Stored data entries:
____

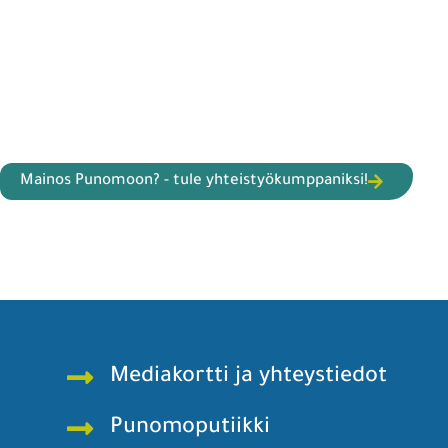
Mainos Punomoon? - tule yhteistyökumppaniksi!
Mediakortti ja yhteystiedot
Punomoputiikki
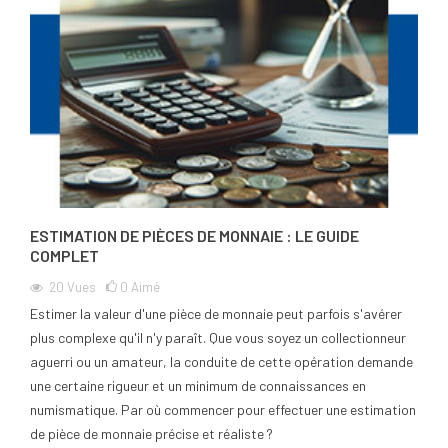
ESTIMATION DE PIÈCES DE MONNAIE : LE GUIDE
COMPLET
20
Vues
0
Aimé
Estimer la valeur d'une pièce de monnaie peut parfois s'avérer
plus complexe qu'il n'y paraît. Que vous soyez un collectionneur
aguerri ou un amateur, la conduite de cette opération demande
une certaine rigueur et un minimum de connaissances en
numismatique. Par où commencer pour effectuer une estimation
de pièce de monnaie précise et réaliste ?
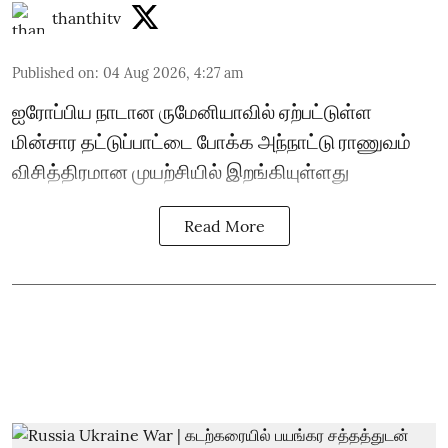
thanthitv
Published on
:
04 Aug 2026, 4:27 am
ஐரோப்பிய நாடான ருமேனியாவில் ஏற்பட்டுள்ள
மின்சார தட்டுப்பாட்டை போக்க அந்நாட்டு ராணுவம்
விசித்திரமான முயற்சியில் இறங்கியுள்ளது
Read More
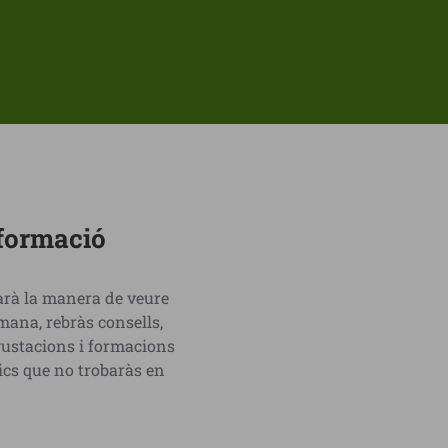
sformació
iarà la manera de veure
ana, rebràs consells,
egustacions i formacions
ics que no trobaràs en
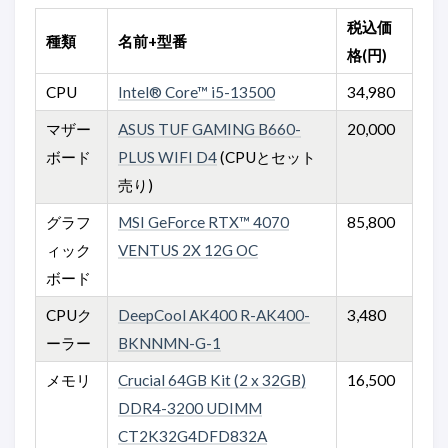
税込価
種類
名前+型番
格(円)
CPU
Intel® Core™ i5-13500
34,980
マザー
ASUS TUF GAMING B660-
20,000
ボード
PLUS WIFI D4
(CPUとセット
売り)
グラフ
MSI GeForce RTX™ 4070
85,800
ィック
VENTUS 2X 12G OC
ボード
CPUク
DeepCool AK400 R-AK400-
3,480
ーラー
BKNNMN-G-1
メモリ
Crucial 64GB Kit (2 x 32GB)
16,500
DDR4-3200 UDIMM
CT2K32G4DFD832A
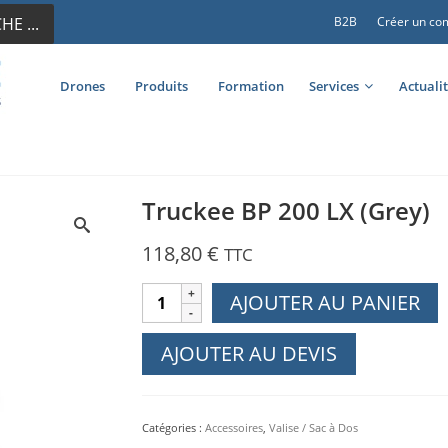
E ...
B2B
Créer un co
Drones
Produits
Formation
Services
Actuali
Truckee BP 200 LX (Grey)
118,80
€
TTC
quantité
AJOUTER AU PANIER
de
Truckee
AJOUTER AU DEVIS
BP
200
LX
Catégories :
Accessoires
,
Valise / Sac à Dos
(Grey)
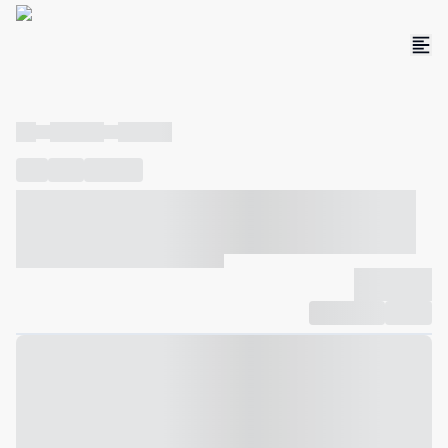
----
----- -----
----- -----
----
-----
---- ------
----- ----- -- ------ ---- ---- -- ----- ----- -----
--- ------
----- ----- -- ------ ----- ----- -- ------
-------------
Compartilhar
Favorito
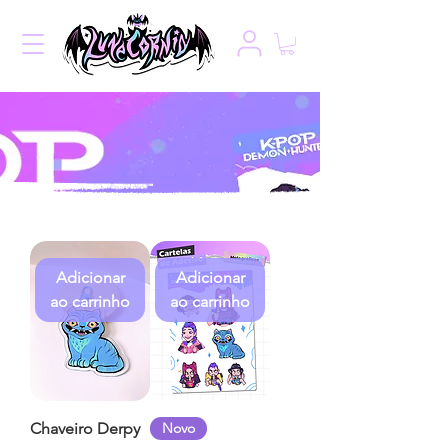
Adicionar
Adicionar
ao carrinho
ao carrinho
Chaveiro Derpy
Novo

____

§ ABOUT THIS TASK:
Transcribe the complete set of entries verbatim. No pictures belong in the copy.

§ RESULT FOR THIS EXERCISE:
Mainos Punomoon? - tule yhteistyökumppaniksi!
Mediakortti ja yhteystiedot
Punomoputiikki
ESTIMATION DE PIÈCES DE MONNAIE : LE GUIDE
COMPLET
20
Vues
0
Aimé
Estimer la valeur d'une pièce de monnaie peut parfois s'avérer
plus complexe qu'il n'y paraît. Que vous soyez un collectionneur
aguerri ou un amateur, la conduite de cette opération demande
une certaine rigueur et un minimum de connaissances en
numismatique. Par où commencer pour effectuer une estimation
de pièce de monnaie précise et réaliste ?
thanthitv
Published on
:
04 Aug 2026, 4:27 am
ஐரோப்பிய நாடான ருமேனியாவில் ஏற்பட்டுள்ள
மின்சார தட்டுப்பாட்டை போக்க அந்நாட்டு ராணுவம்
விசித்திரமான முயற்சியில் இறங்கியுள்ளது
Read More
sformació
iarà la manera de veure
ana, rebràs consells,
egustacions i formacions
ics que no trobaràs en
税込価
種類
名前+型番
格(円)
CPU
Intel® Core™ i5-13500
34,980
マザー
ASUS TUF GAMING B660-
20,000
ボード
PLUS WIFI D4
(CPUとセット
売り)
グラフ
MSI GeForce RTX™ 4070
85,800
ィック
VENTUS 2X 12G OC
ボード
CPUク
DeepCool AK400 R-AK400-
3,480
ーラー
BKNNMN-G-1
メモリ
Crucial 64GB Kit (2 x 32GB)
16,500
DDR4-3200 UDIMM
CT2K32G4DFD832A
E ...
B2B
Créer un co
Drones
Produits
Formation
Services
Actuali
Truckee BP 200 LX (Grey)
118,80
€
TTC
quantité
AJOUTER AU PANIER
de
Truckee
AJOUTER AU DEVIS
BP
200
LX
Catégories :
Accessoires
,
Valise / Sac à Dos
(Grey)
----
----- -----
----- -----
----
-----
---- ------
----- ----- -- ------ ---- ---- -- ----- ----- -----
--- ------
----- ----- -- ------ ----- ----- -- ------
-------------
Compartilhar
Favorito
Adicionar
Adicionar
ao carrinho
ao carrinho
Chaveiro Derpy
Novo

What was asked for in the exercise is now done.